ちちんぷいぷい 何の呪文でありしかなТPPを見ざる日はなく

池本一郎『萱鳴り』(2013年)

「ТPPを見ざる日はなく」という下句は、「ТPP」という言葉を新聞やテレビの上で、ということだろう。この作者の歌には、飄々としたユーモアが感じられて、いつも楽しくページをめくることができる。

ジャーナリストの堤美果の本などを読めば、現在日本人が置かれている状況は、長新太作の絵本『ブタヤマさんたらブタヤマさん』の主人公のようなものだということがわかる。『ブタヤマさん~』についての出版社の紹介文を引くと、「ブタヤマさんは、ちょうとりに夢中。うしろからおばけや、大きなイカやヘビなどが呼びかけても知らん顔。ちょっとこわいが楽しいお話。」とあって、河合隼雄が最終講義で引いているのをテレビで見て以来、私はこの絵本が恐るべき傑作だと思うようになった。

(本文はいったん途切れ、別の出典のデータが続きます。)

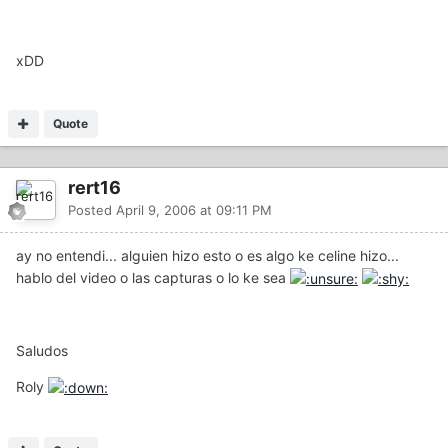
xDD
Quote
rert16
Posted
April 9, 2006 at 09:11 PM
ay no entendi... alguien hizo esto o es algo ke celine hizo...
hablo del video o las capturas o lo ke sea
Saludos
Roly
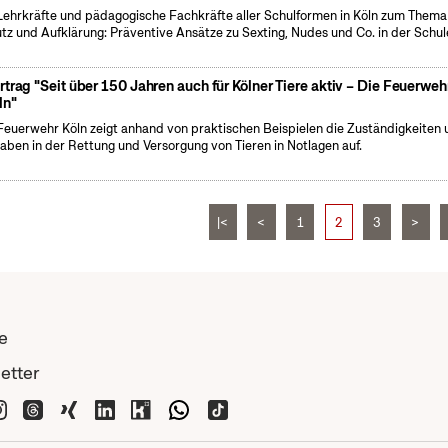
Lehrkräfte und pädagogische Fachkräfte aller Schulformen in Köln zum Thema
tz und Aufklärung: Präventive Ansätze zu Sexting, Nudes und Co. in der Schul
rtrag "Seit über 150 Jahren auch für Kölner Tiere aktiv – Die Feuerweh
ln"
Feuerwehr Köln zeigt anhand von praktischen Beispielen die Zuständigkeiten 
aben in der Rettung und Versorgung von Tieren in Notlagen auf.
|<
<
1
2
3
>
e
etter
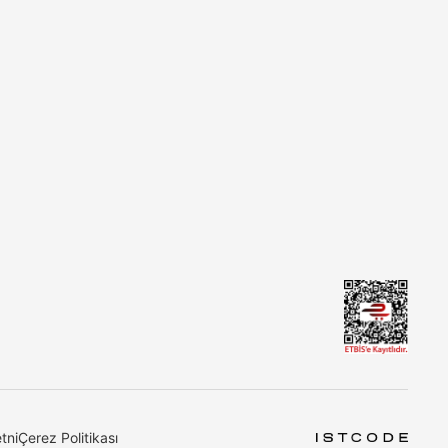
tni
Çerez Politikası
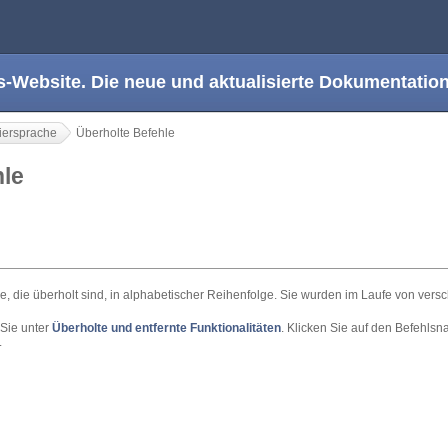
s-Website. Die neue und aktualisierte Dokumentation
ersprache
Überholte Befehle
ehle
e, die überholt sind, in alphabetischer Reihenfolge. Sie wurden im Laufe von ver
 Sie unter
Überholte und entfernte Funktionalitäten
. Klicken Sie auf den Befehlsna
.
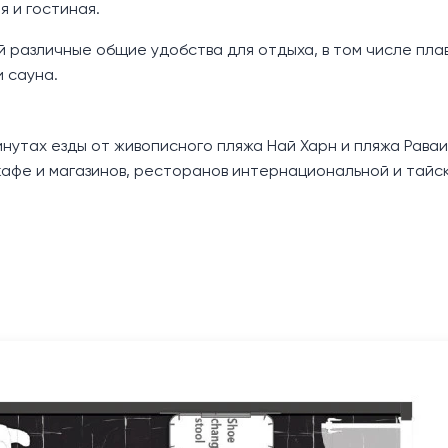
я и гостиная.
ей различные общие удобства для отдыха, в том числе пл
 сауна.
нутах езды от живописного пляжа Най Харн и пляжа Раваи
афе и магазинов, ресторанов интернациональной и тайск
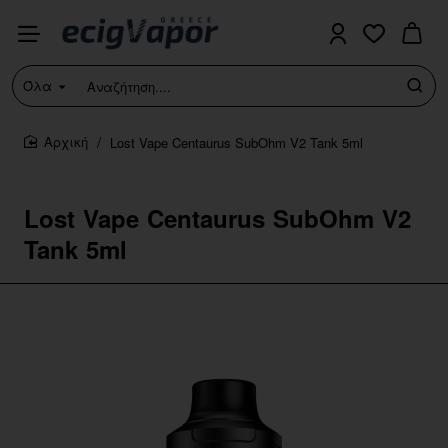
Όλα
Αναζήτηση....
Lost Vape Centaurus SubOhm V2 Tank 5ml
home
Lost Vape Centaurus SubOhm V2
Tank 5ml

私は自分が調べ物や考え事をしている時など、コンステレーション(共振)によるものとしか考えられないような偶然にしょっちゅう出くわす。何か調べたいと思って手に取った本をぱっと開くと、そこに知りたいと思ったまさにそのことが書いてあるというようなことは普通のことだ。これは誰にでもあることで、別に特別な能力ではない。むろん本や資料の場合は、熟練や慣れによるものもあるけれども、普通に仕事をしていれば予想したところに予想通りのものが来るということは、ありがちなことである。だから、人間にはもともとそういう能力が備わっているのだと思う。

さて、「ちちんぷいぷい」と言って退散しないお化けをどうしたものか。ゲームに移し替えて、ゼロ戦で撃ち落とすのもいいかもしれない。